M. David Haggard: Pour l'essentiel, nous sommes d'accord avec M. Rae et avec le Free Trade Lumber Council au sein de notre syndicat. Ce que nous craignons, c'est que ces négociations entre le Canada et les États-Unis soient encore assimilées à la négociation entre une souris et un éléphant. Pour réussir, nous devrons utiliser tous les outils à notre disposition. À notre syndicat, nous sommes bien placés pour le savoir, puisque nous représentons les pauvres travailleurs lorsque nous négocions avec l'industrie, qui essaie toujours de nous plumer. Mais nous réussissons habituellement à repartir avec un accord juste et équitable.

Ce qu'il faut, c'est réussir à obtenir le libre-échange, et effectivement, il faudra utiliser à cette fin tous nos outils. On n'aborde pas des négociations avec une trousse à outils vide. C'est pourtant un peu l'impression que donne la situation actuelle. Le point de vue unifié au Canada devrait être celui de notre syndicat, qui représente des travailleurs de toutes les régions, à l'exception de certaines parties des Maritimes, où nous travaillons très fort actuellement.

Le président: Monsieur Rae.

M. Bob Rae: La question était adressée à M. Shannon, M. Emerson et Mme Blenkhorn. J'ai déjà donné mon point de vue, que vous avez bien résumé, donc...

M. Tony Valeri: Je voulais savoir sur quoi vous n'êtes pas d'accord.

Le président: Madame Blenkhorn.

Mme Diana Blenkhorn: Nous ne contestons pas le principe du libre-échange. Qui pourrait le contester? Nous avons déjà...

M. Tony Valeri: Sur quoi n'êtes-vous pas d'accord, dans le contexte des propos de M. Rae?

Mme Diana Blenkhorn: Sur la façon de procéder. M. Rae propose que les deux accords... Vous semblez vouloir dire que les deux accords devraient arriver à expiration le 31 mars, c'est-à-dire que l'Accord de l'Atlantique devrait être lié au vôtre, à l'accord général sur le bois d'oeuvre.

M. Bob Rae: Nous estimons que s'il y a libre-échange et que si l'Accord sur le bois d'oeuvre résineux expire, on n'a pas besoin d'un accord dans les Maritimes puisqu'il y a un libre-échange.
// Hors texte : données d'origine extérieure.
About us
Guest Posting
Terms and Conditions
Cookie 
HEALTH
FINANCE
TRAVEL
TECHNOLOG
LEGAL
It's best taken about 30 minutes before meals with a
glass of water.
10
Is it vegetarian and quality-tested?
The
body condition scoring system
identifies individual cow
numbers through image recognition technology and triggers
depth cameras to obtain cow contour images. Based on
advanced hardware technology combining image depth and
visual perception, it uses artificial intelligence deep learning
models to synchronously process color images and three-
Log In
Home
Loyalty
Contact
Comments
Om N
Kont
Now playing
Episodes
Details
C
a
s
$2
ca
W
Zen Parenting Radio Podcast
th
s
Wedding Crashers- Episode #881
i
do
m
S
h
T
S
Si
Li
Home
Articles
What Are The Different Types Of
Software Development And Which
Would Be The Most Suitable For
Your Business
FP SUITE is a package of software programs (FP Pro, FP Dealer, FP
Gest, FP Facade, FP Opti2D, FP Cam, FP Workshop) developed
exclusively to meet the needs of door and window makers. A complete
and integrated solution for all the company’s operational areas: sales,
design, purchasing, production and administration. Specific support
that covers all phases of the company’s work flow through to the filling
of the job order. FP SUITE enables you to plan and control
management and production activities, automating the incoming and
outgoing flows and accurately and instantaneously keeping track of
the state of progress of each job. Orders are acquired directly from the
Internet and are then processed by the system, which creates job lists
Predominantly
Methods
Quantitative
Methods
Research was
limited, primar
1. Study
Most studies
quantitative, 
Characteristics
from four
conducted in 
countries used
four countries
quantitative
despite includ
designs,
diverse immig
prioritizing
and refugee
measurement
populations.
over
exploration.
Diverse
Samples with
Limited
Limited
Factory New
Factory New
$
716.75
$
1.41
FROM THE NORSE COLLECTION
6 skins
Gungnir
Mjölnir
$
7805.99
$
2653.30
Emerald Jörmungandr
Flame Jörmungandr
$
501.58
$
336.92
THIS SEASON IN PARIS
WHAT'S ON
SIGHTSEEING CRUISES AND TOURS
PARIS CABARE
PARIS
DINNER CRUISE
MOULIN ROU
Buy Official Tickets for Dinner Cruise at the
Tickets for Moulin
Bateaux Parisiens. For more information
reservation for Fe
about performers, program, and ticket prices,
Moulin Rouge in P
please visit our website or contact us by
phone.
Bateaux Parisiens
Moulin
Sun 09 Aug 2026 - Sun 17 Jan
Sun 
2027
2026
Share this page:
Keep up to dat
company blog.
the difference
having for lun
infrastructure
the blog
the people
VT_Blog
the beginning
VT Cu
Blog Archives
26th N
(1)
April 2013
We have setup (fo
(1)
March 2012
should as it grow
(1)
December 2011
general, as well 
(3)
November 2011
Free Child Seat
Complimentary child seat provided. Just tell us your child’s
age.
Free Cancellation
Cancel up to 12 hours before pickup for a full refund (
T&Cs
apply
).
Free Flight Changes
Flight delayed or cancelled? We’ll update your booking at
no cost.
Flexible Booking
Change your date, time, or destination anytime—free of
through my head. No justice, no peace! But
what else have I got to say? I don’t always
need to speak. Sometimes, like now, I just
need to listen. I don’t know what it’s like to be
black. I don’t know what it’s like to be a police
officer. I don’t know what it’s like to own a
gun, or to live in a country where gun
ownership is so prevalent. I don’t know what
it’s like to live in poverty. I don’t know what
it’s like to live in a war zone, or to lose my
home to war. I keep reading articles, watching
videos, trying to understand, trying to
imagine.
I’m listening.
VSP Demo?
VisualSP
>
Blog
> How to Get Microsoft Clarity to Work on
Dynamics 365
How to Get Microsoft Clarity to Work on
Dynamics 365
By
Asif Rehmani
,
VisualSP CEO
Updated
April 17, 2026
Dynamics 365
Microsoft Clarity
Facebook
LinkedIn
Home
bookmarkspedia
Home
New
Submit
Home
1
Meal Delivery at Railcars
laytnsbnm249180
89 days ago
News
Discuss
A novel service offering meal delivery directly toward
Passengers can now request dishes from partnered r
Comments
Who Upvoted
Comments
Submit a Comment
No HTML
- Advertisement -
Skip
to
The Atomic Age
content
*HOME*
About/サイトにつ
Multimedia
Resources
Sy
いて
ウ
Mme Diana Blenkhorn: Eh bien, nous ne sommes pas d'accord, Bob, parce que même l'accord de libre-échange—l'ALE ou l'ALENA—définit par écrit quelles sont les obligations. Nous disons donc simplement qu'il y a libre-échange, que nous avons un marché équitable, un libre accès au marché, et l'accord établit des obligations mineures comme toute autre entente le ferait. Je ne pense pas que vous en disconviendrez.

Alors, tout ce que nous disons, c'est que nous voulons que notre entente soit renouvelée, et nous n'allons pas faire obstruction ni opposition à la façon dont le reste des provinces agiront. On se rapproche ainsi de la constitution d'un front uni.

J'aimerais également ajouter que si nous optons pour la voie proposée ou que les provinces touchées optent pour cette voie, que nous attendons de voir quelle plainte les Américains vont déposer, il s'écoulera pas mal de jours avant qu'un accord de suspension puisse prendre effet et mette fin à l'affaire, si je me fie aux avis juridiques de consultants très bien rémunérés. Il faut donc y voir dans les 90 premiers jours. Ce n'est peut-être pas dans l'intérêt du pays.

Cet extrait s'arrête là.